*What to work on:*
If a line in the material below has the string "relacionamentos", copy it out.

*Provided data:*
──────────
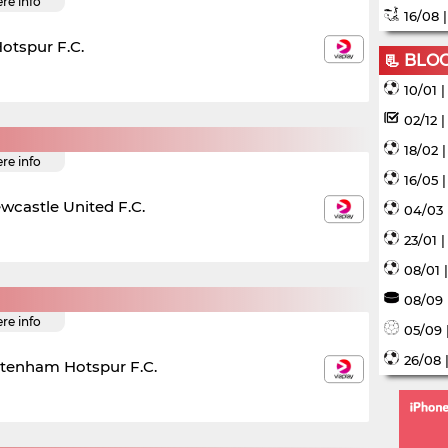
ere info
16/08 
otspur F.C.
📃 BLO
10/01 
02/12 
18/02 
ere info
16/05 
wcastle United F.C.
04/03 
23/01 
08/01 
08/09 
ere info
05/09 
26/08 
ttenham Hotspur F.C.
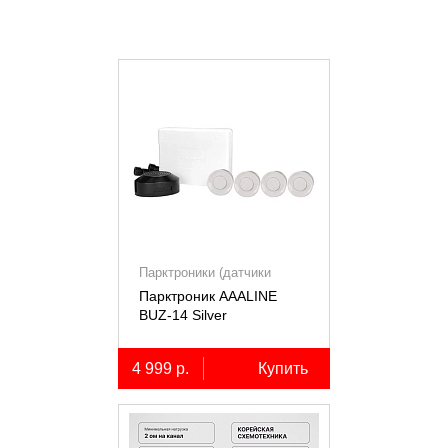
Парктроники (датчики
парковки)
Парктроник AAALINE
BUZ-14 Silver
4 999 р.
Купить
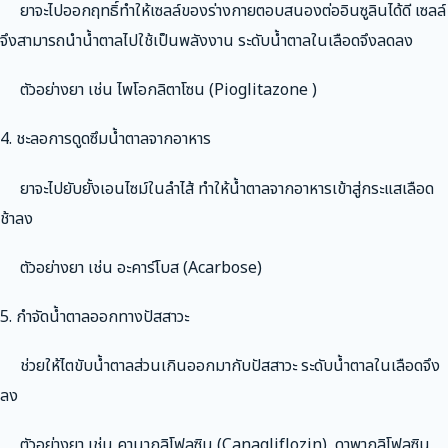
ยาจะไปออกฤทธิ์ทำให้เซลล์ของร่างกายตอบสนองต่ออินซูลินได้ดี เซลล์
จึงสามารถนำน้ำตาลไปใช้เป็นพลังงาน ระดับน้ำตาลในเลือดจึงลดลง
ตัวอย่างยา เช่น ไพโอกลิตาโซน (Pioglitazone )
4. ชะลอการดูดซึมน้ำตาลจากอาหาร
ยาจะไปยับยั้งเอนไซม์ในลำไส้ ทำให้น้ำตาลจากอาหารเข้าสู่กระแสเลือด
ช้าลง
ตัวอย่างยา เช่น อะคาร์โบส (Acarbose)
5. กำจัดน้ำตาลออกทางปัสสาวะ
ช่วยให้ไตขับน้ำตาลส่วนเกินออกมากับปัสสาวะ ระดับน้ำตาลในเลือดจึง
ลง
ตัวอย่างยา เช่น คานากลิโฟลซิน (Canagliflozin), ดาพากลิโฟลซิน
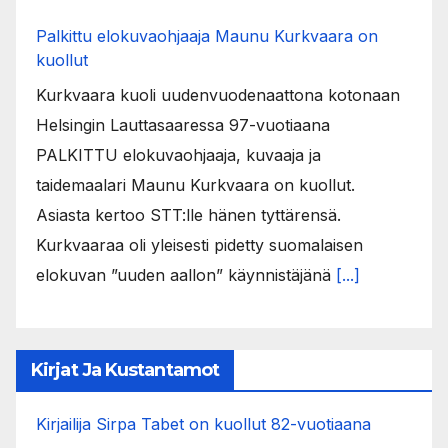
Palkittu elokuvaohjaaja Maunu Kurkvaara on
kuollut
Kurkvaara kuoli uudenvuodenaattona kotonaan
Helsingin Lauttasaaressa 97-vuotiaana
PALKITTU elokuvaohjaaja, kuvaaja ja
taidemaalari Maunu Kurkvaara on kuollut.
Asiasta kertoo STT:lle hänen tyttärensä.
Kurkvaaraa oli yleisesti pidetty suomalaisen
elokuvan ”uuden aallon” käynnistäjänä
[...]
Kirjat Ja Kustantamot
Kirjailija Sirpa Tabet on kuollut 82-vuotiaana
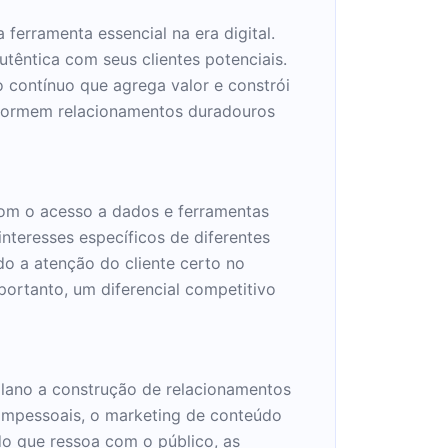
erramenta essencial na era digital.
êntica com seus clientes potenciais.
 contínuo que agrega valor e constrói
 formem relacionamentos duradouros
Com o acesso a dados e ferramentas
nteresses específicos de diferentes
o a atenção do cliente certo no
ortanto, um diferencial competitivo
plano a construção de relacionamentos
impessoais, o marketing de conteúdo
do que ressoa com o público, as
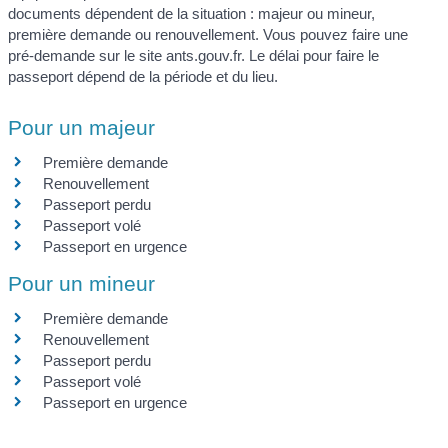
documents dépendent de la situation : majeur ou mineur,
première demande ou renouvellement. Vous pouvez faire une
pré-demande sur le site ants.gouv.fr. Le délai pour faire le
passeport dépend de la période et du lieu.
Pour un majeur
Première demande
Renouvellement
Passeport perdu
Passeport volé
Passeport en urgence
Pour un mineur
Première demande
Renouvellement
Passeport perdu
Passeport volé
Passeport en urgence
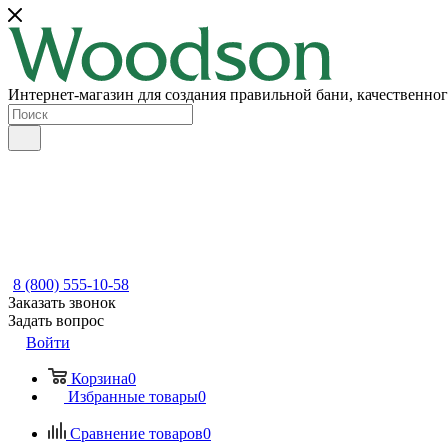
Интернет-магазин для создания правильной бани, качественног
8 (800) 555-10-58
Заказать звонок
Задать вопрос
Войти
Корзина
0
Избранные товары
0
Сравнение товаров
0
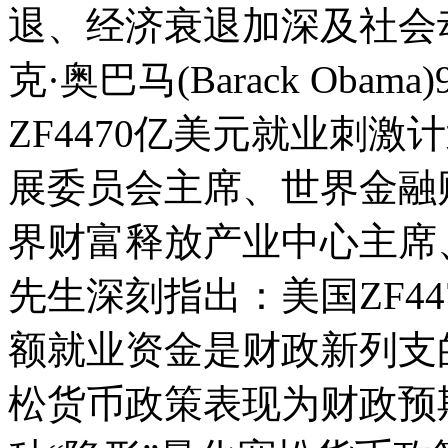
退、经济衰退加深及社会
克·奥巴马(Barack Ob
ZF4470亿美元就业刺
展委员会主席、世界金融
界财富释放产业中心主席
先生深刻指出：美国ZF4
额就业资金是财政新列支
松货币政策表现为财政预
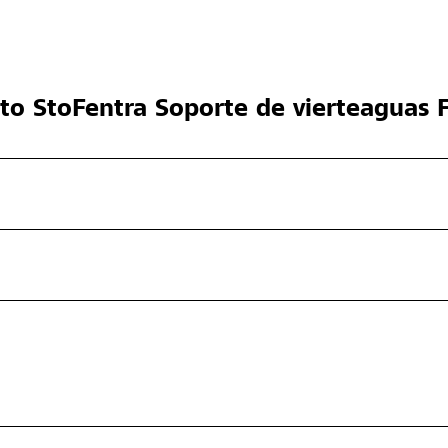
cto
StoFentra Soporte de vierteaguas 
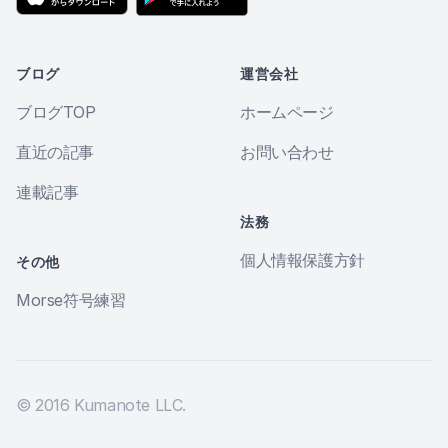
ブログ
運営会社
ブログTOP
ホームページ
直近の記事
お問い合わせ
連載記事
法務
個人情報保護方針
その他
Morse符号練習
© 2016 Kumanote LLC.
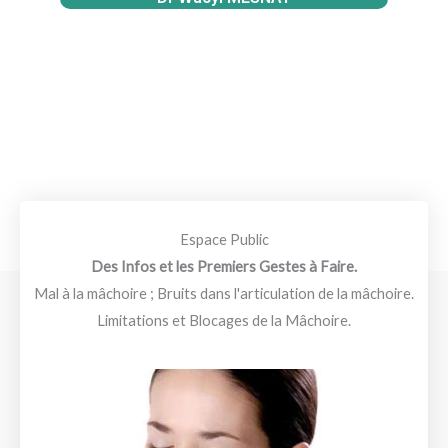
Espace Public
Des Infos et les Premiers Gestes à Faire.
Mal à la mâchoire ; Bruits dans l'articulation de la mâchoire.
Limitations et Blocages de la Mâchoire.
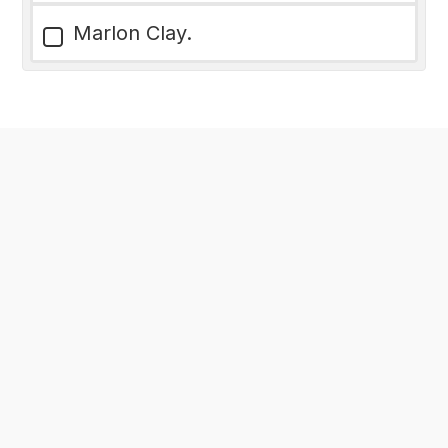
Marlon Clay.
──────────
*Result:*
 formem relacionamentos duradouros
plano a construção de relacionamentos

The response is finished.